An Experiment to Investigate How Fast Electrons Move
Method
We set up the apparatus as shown below but instead of a microscope slide we used a petri dish. When the switch was closed a coloured band of manganate (VII) ions moved towards the positive terminal.
In order to measure the drift velocity of these ions we drew two lines on the filter paper and dropped the potassium manganate crystals between the negative terminal and first line. As the crystals drifted across the first line, we started stopwatches, one for each crystal. We stopped the stopwatches as they drifted across the second line. We then divided displacement by time to find the velocity of each crystal.
Measurements
Before commencing the experiment, we considered what precautions we could take to ensure accuracy. We drew start and finish lines on each piece of filter paper used, measuring the distance between the lines with a vernier calliper to achieve the most accurate reading that we could with the equipment available. We adjusted the voltage from the power supply whilst reading from a voltmeter (set to 600v) so that we could ensure the best accuracy possible from our voltage readings. We used stopwatches which measured to hundredths of a second as we were unsure as to how close the time differences would be between the crystals. We were unable to acquire scales that would measure a small enough amount of the crystals to use in each experiment so we had to judge the size by eye. We were however advised that the size of the crystal would not affect the experiment and so we considered that this potential source of error may be negligible. We recorded all of our measurements which are shown below.

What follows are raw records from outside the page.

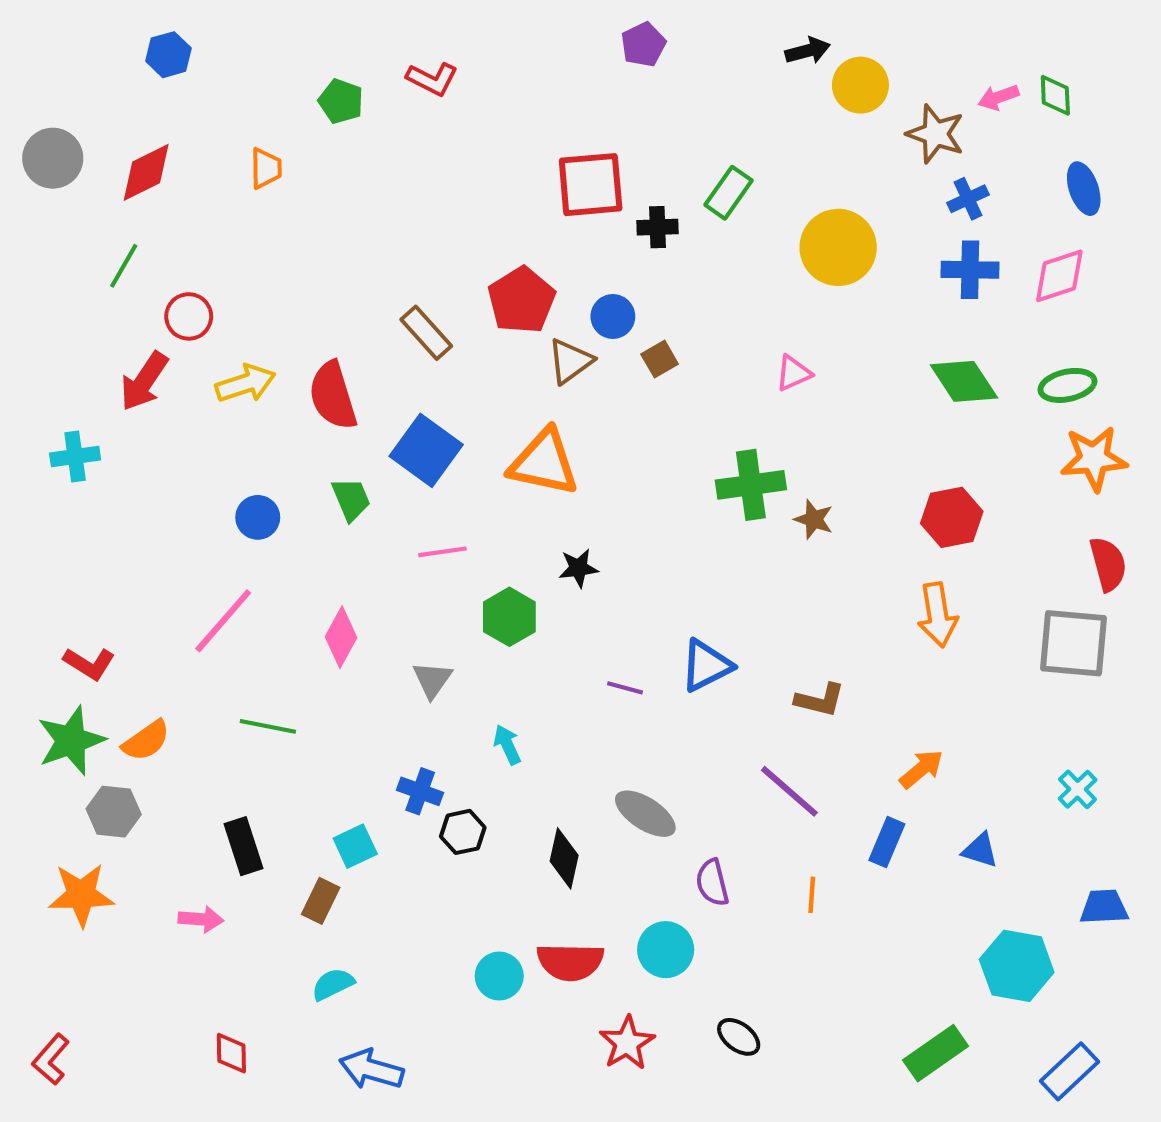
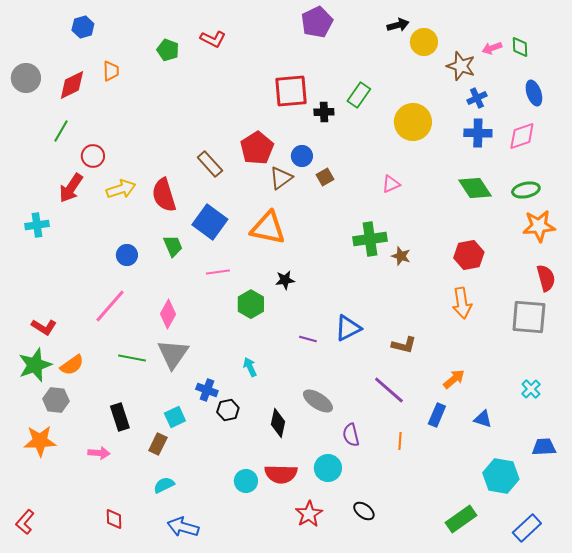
purple pentagon: (643, 45) -> (317, 22), size x1.4
orange trapezoid: (266, 168) -> (111, 71), moved
gray triangle: (432, 680) -> (173, 354), moved, size x1.6

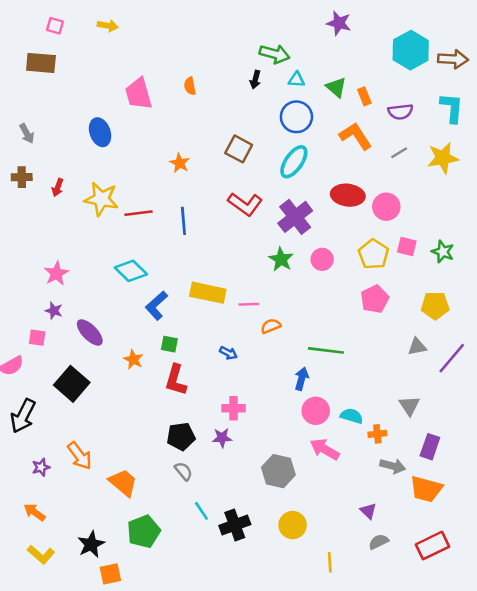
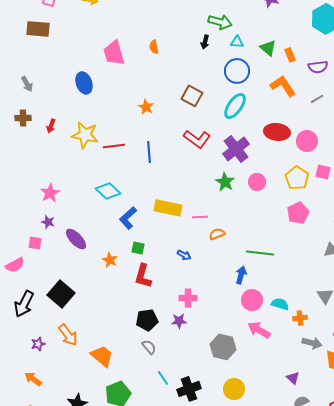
black square: (72, 384) -> (61, 294), moved

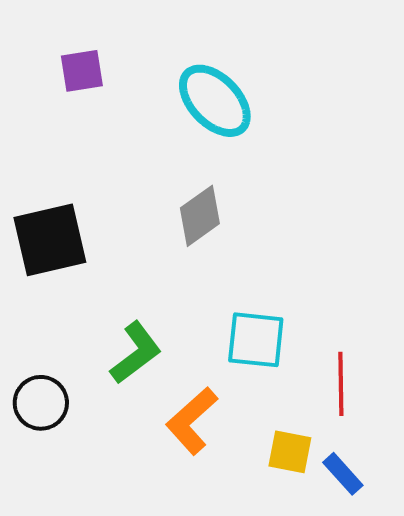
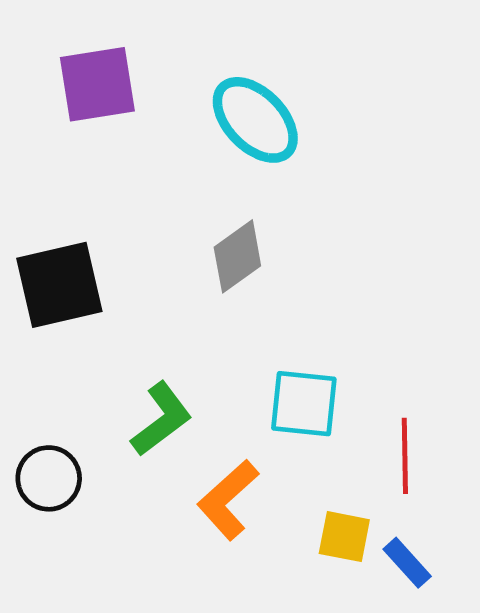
purple square: (82, 71) -> (97, 84), size x1.5

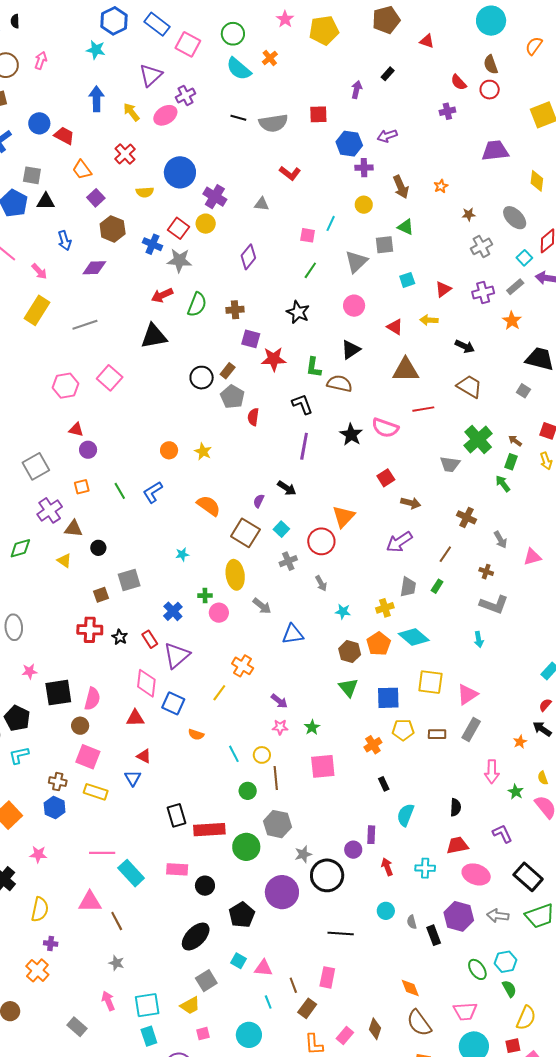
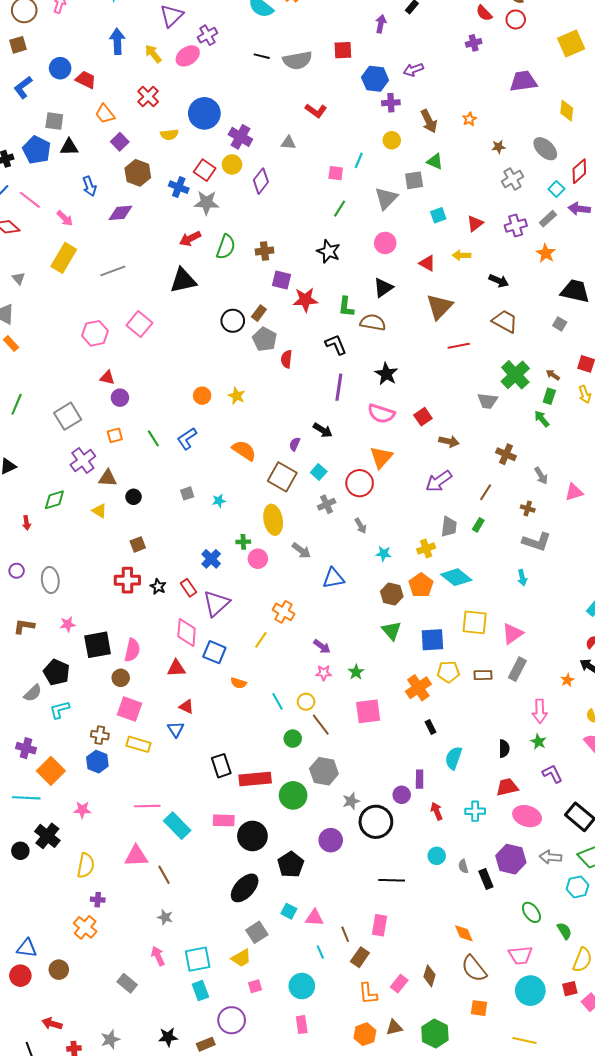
purple diamond: (248, 257) -> (261, 181), moved
brown triangle: (406, 370) -> (439, 307), turned -44
pink semicircle: (385, 428) -> (381, 414), moved
gray square: (129, 580) -> (187, 493), moved, size x0.6
orange cross: (373, 745) -> (418, 688), size x1.4
brown line: (276, 778) -> (321, 725), turned -30
green star: (516, 792) -> (538, 742), moved
black circle: (205, 886) -> (252, 836), size x1.5
purple circle: (282, 892) -> (331, 840), size x0.7
cyan hexagon: (505, 962) -> (578, 887), moved

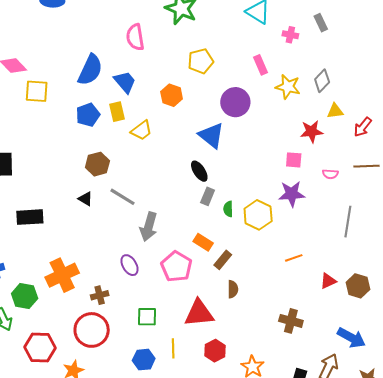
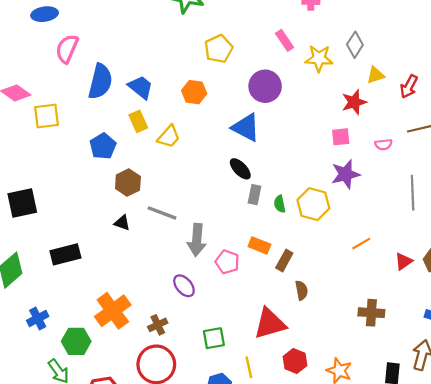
pink semicircle: (135, 37) -> (67, 49), moved, turned 44
blue pentagon: (88, 115) -> (103, 146), moved
pink pentagon: (176, 266) -> (227, 262), moved, size x0.7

We felt that we could improve our accuracy further by performing a couple of trial experiments to see how we could improve upon our initial ideas. In our trial, we used a distance of 3.08cm and a voltage of 100v. We discovered that the crystal moved extremely slowly. We then increased the voltage to 250v and found that whilst the crystal appeared to move faster at this voltage, it was still very slow. We tried using different quantities of ammonia solution to see if this would affect the results. We found that the drift speed appeared faster with a larger quantity of solution but it was unclear as to whether some of this was due to diffusion. We tried varying quantities of ammonia solution in the Petri dish with the paper and concluded that the experiment would work best with a quantity of 2ml of ammonia solution and so this amount was fixed for our investigation to minimise the error due to the ammonia solution. We noted that there may be timing errors due to the thickness of the pencil lines and so used a sharp pencil with as fine a point as we could achieve. We were unable to remove the Petri dish and so had to clean and dry it as best as possible whilst it was in situ. We had to accept that this may lead to an error but we that we had minimised the error as best we could. We therefore decided to place three crystals in the dish at one time so that we would have comparable readings for each voltage and that the conditions for all three readings at a particular voltage would be as close to identical as we could achieve. We each timed one of the crystals which increased the error in timing due to differing reaction times but we felt this would be better than having one person attempt to time all three crystals to avoid confusion and further human error. We also noticed that the voltage changed during the experiment and so we decided to note the varying voltages and take an average.